Under the agreement, the credit facility's interest rate is LIBOR plus 3.25% per
annum and a commitment fee of 0.3% per annum of the unused portion of the credit
limit each quarter. Additionally, the terms of the agreement contain covenants
which provide for customary restrictions and limitations and restriction from
paying dividends without prior written consent of the bank. On September 30,
2012 the interest rate was 3.48%.
On May 1, 2012, the Company received an amendment from Chase consenting to the
payment of the preferred stock dividends and other terms as discussed in the
Notes to Condensed Consolidated Financial Statements as Note 10. Mandatorily
Redeemable Convertible Preferred Stock.
During the Nine months ended September 30, 2012, the Company generated cash
flows from operations of $1,153 as compared to a use of cash from operation of
$1,066 for the same period in 2011. The increase in cash flow for the 2012
period was primarily due to increased accounts receivable collection of $3,066.

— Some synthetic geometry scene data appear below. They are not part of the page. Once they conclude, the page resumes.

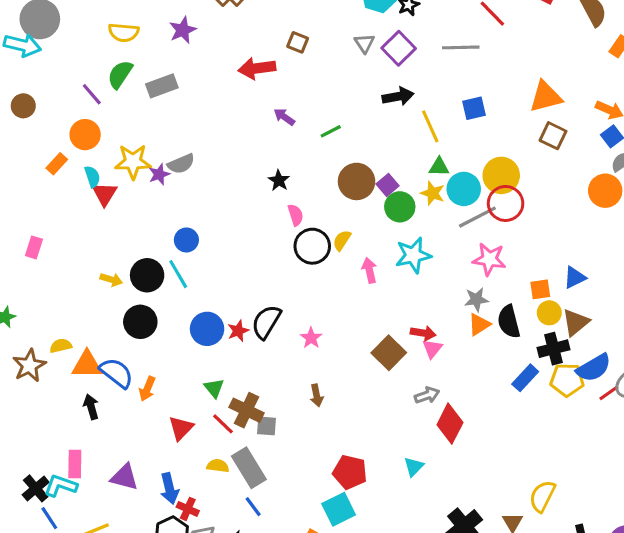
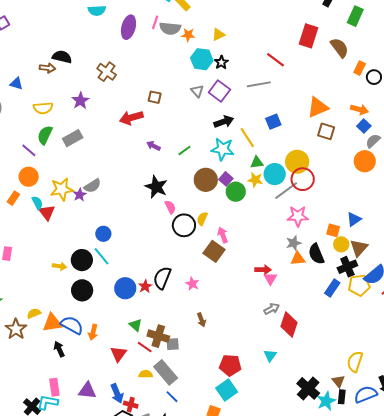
black star: (279, 180) -> (156, 187), size x1.6
cyan star: (413, 255) -> (223, 149), moved, turned 30
orange square: (540, 289) -> (333, 230), turned 32
orange triangle: (479, 324) -> (298, 259), turned 35
brown square: (389, 353) -> (214, 251), moved

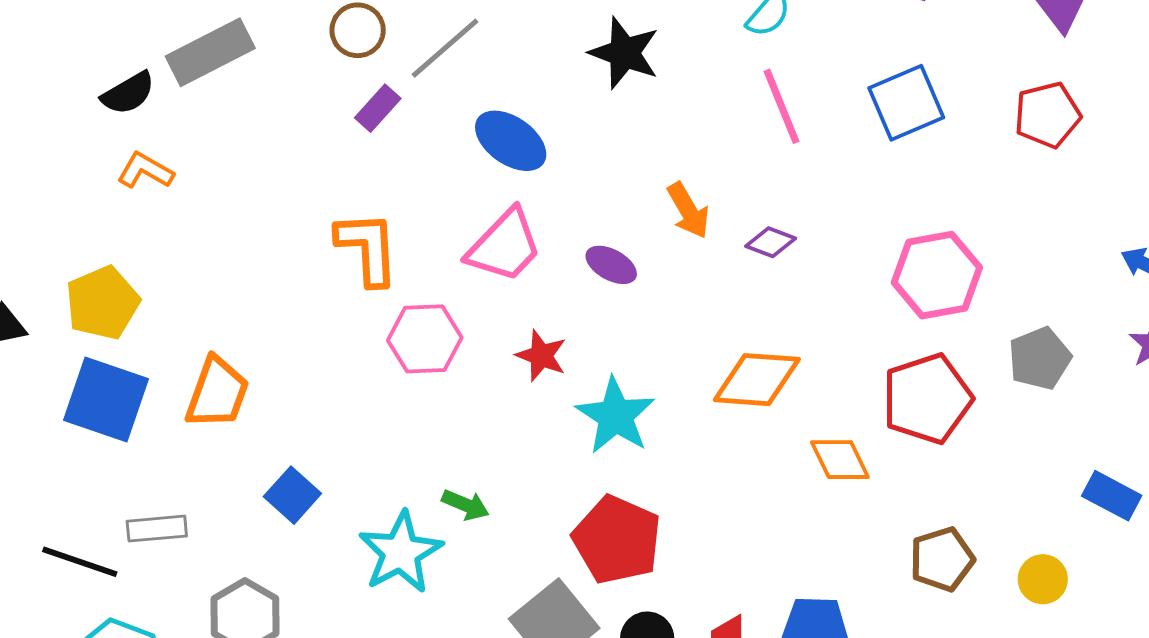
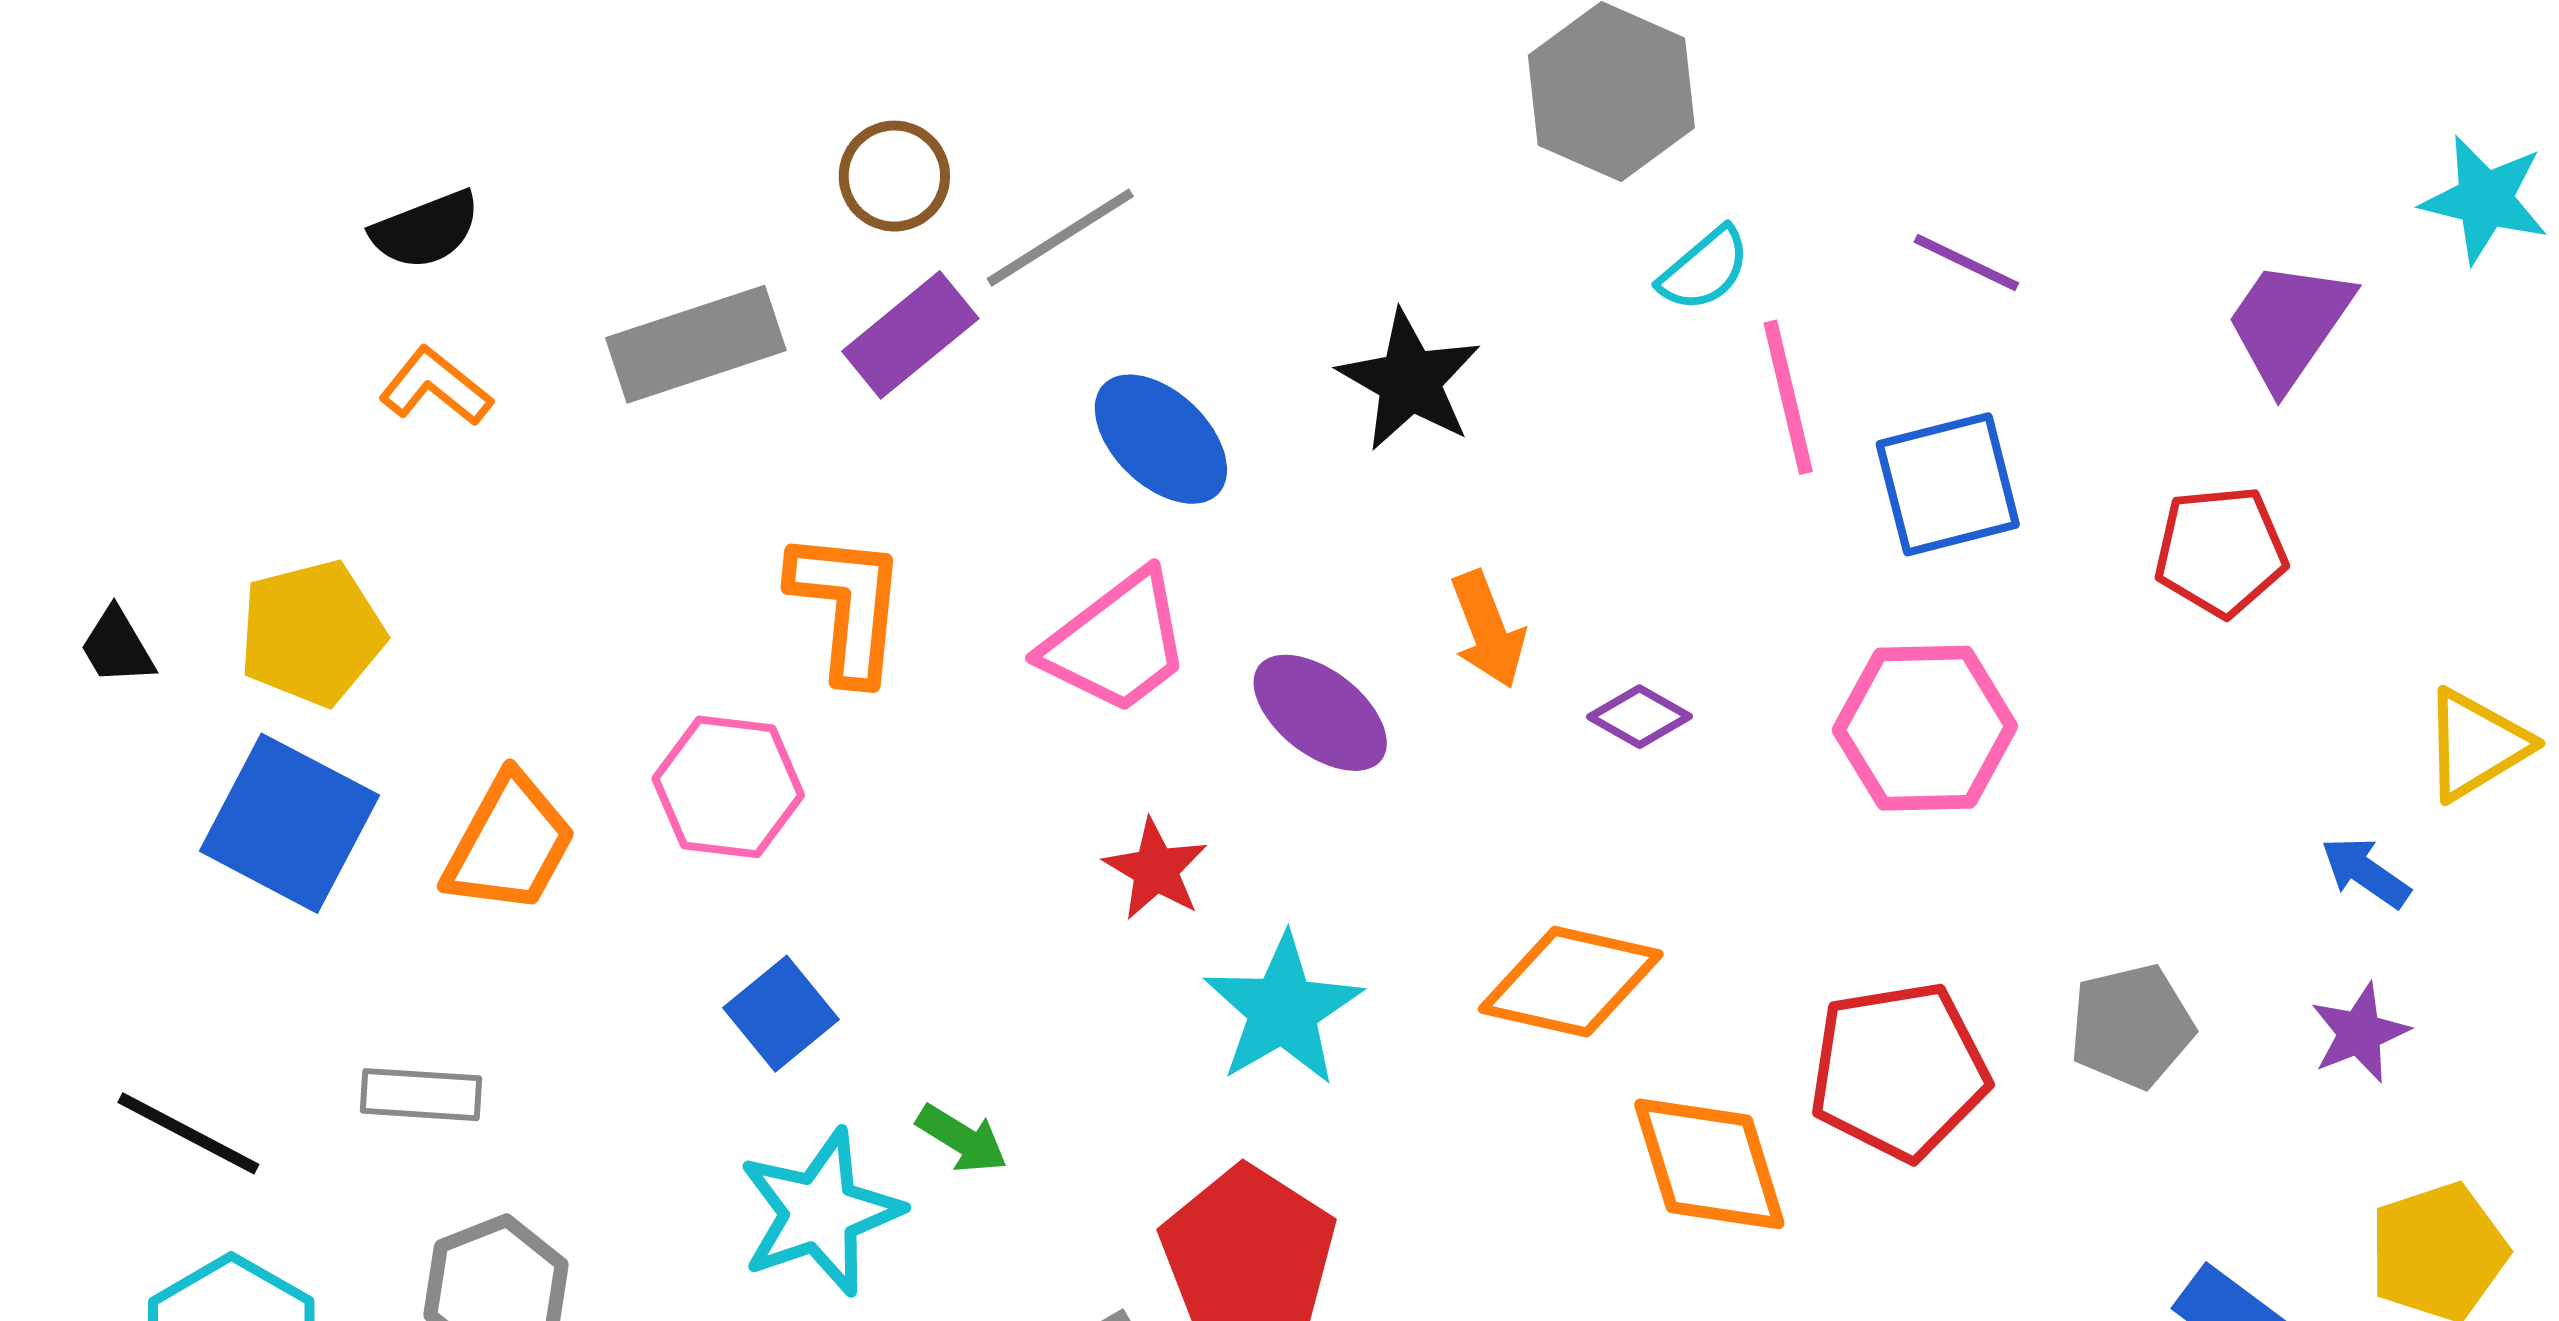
gray rectangle: (210, 52) -> (696, 344), moved
black star: (624, 53) -> (1410, 381), moved
pink line: (782, 106) -> (1788, 397), moved
purple rectangle: (378, 108) -> (910, 335), size x1.4
purple ellipse: (611, 265) -> (1320, 713), size x1.4
pink hexagon: (937, 275) -> (1925, 728), moved
pink hexagon: (425, 339) -> (728, 787), moved
orange diamond: (840, 460) -> (1709, 1164), size x1.4
blue square: (292, 495) -> (781, 1014), moved
gray rectangle: (157, 529) -> (421, 1095), moved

During the nine months ended September 30, 2012, the Company generated $7 in
cash from investing activities compared to $711 for the comparable period in
2011 primarily as a result of increased capital expenditure. The Company
received cash dividends from the BOMAY of $907 and $1,052 in June 2012 and June
2011, respectively. In the first quarter 2012, the Company acquired the net
assets of Amnor Technology for cash of $100 plus 44,000 shares of our common
stock plus legal costs of $4.
During the Nine months ended September 30, 2012, the Company generated $1,175 in
cash from financing activities as compared $862 for the comparable period in
2011 The main source of cash in 2012 was from the issuance of the $5.0 million
convertible preferred stock transaction. Subsequently, the Company paid $3,500
down on the revolving credit agreement.
The Company believes its existing cash, working capital and unused credit
facility combined with operating earnings will be sufficient to meet its working
capital needs for the next twelve months. The Company continues to review growth
opportunities and depending on the cash needs may raise cash in the form of
debt, equity, or a combination of both.